But that, Continental Web says, is precisely what the Board did in this case: it broke up a homogeneous work force into separate units. According to the facts as found by the Board, Continental's lithographic (i.e., photo-offset) production process consists of two stages. In the first, "preparatory employees" as they are called make plates by photographing the customer's art work and then mounting the negatives. They work in rooms off the main area of the plant (where the printing presses are), presumably to control lighting and assure cleanliness while the customer's art work is being photographed. The pressmen (the workers who run the printing presses) come into the preparatory department to pick up the plates, which are then run in the presses. Sometimes the pressmen bring the plates back to the preparatory department to be checked or corrected, and sometimes preparatory employees make corrections on the plates in the presses. The pressmen have a different supervisor and a different apprenticeship program from the preparatory employees"; transfers between the two departments are rate; and the pressmen start work an hour or two earlier in the morning. But pressmen and preparatory employees are paid about the same (for pressmen the range is $6 to $13 an hour, for preparatory employees it is $6 to $12), have the same fringe benefits, and, so far as appears, work the same total number of hours. At the time of the election the company employed 36 pressmen and 7 preparatory employees.
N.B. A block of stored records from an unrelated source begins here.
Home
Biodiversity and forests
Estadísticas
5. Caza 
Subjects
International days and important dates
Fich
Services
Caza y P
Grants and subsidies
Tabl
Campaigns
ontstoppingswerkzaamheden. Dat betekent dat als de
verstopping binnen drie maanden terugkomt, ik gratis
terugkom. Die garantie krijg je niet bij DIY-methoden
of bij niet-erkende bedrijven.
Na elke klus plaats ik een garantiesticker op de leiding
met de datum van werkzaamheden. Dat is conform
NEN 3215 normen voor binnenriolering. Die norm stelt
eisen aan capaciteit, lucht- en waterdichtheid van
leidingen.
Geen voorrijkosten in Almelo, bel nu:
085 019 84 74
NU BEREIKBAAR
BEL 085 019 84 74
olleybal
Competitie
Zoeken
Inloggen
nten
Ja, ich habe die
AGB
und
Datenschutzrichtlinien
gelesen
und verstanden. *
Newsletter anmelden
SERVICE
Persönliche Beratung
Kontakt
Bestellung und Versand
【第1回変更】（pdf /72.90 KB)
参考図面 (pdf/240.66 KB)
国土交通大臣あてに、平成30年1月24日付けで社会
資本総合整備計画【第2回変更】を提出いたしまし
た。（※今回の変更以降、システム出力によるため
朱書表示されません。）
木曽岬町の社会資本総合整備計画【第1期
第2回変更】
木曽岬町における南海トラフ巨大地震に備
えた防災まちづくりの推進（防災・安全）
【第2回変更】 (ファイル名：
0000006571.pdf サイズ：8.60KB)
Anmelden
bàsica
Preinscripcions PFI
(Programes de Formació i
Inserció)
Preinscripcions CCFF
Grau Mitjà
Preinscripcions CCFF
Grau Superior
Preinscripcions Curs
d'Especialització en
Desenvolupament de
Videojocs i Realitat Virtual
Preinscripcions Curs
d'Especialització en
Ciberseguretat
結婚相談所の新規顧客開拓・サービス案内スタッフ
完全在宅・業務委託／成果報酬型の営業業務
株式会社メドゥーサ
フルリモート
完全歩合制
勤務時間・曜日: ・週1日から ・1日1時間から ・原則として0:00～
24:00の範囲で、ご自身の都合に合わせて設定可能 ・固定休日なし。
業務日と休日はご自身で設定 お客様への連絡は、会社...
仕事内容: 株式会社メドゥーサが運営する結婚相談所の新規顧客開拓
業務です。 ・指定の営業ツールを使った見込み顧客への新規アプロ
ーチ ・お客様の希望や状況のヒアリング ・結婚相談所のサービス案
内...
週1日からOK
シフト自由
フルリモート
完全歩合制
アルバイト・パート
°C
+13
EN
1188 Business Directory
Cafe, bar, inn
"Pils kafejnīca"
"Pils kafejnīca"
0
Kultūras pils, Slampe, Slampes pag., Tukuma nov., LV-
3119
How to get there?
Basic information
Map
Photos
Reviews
The union won the election to represent the pressmen by a vote of 19 to 11, with 6 not voting. Although the union's margin of victory exceeded the number of preparatory employees, the Board does not argue that this makes the unit-determination question academic. As should be apparent from our earlier discussion, one cannot assume that the union would have attracted as many votes from the pressmen if the unit had been more inclusive.
Like Continental Web we find it difficult to understand why there should be separate units for pressmen and preparatory employees. The preparatory employees are lithographers, too -- members of the same skilled craft -- doing similar work, for similar pay, in an adjacent area of the same plant; and sometimes their work actually takes them into the pressmen's work area. The Board does not suggest that the preparatory employees have as great a "community of interest" with any other workers in the plant as they do with the pressmen. Apparently they are to have their only tiny unit of seven members, or be left out in the collective bargaining process. It is as if the Board had said that the workers at the beginning of an assembly line belong in a different bargaining unit from the ones at the end; for preparation and printing are successive stages in a single lithographic production process.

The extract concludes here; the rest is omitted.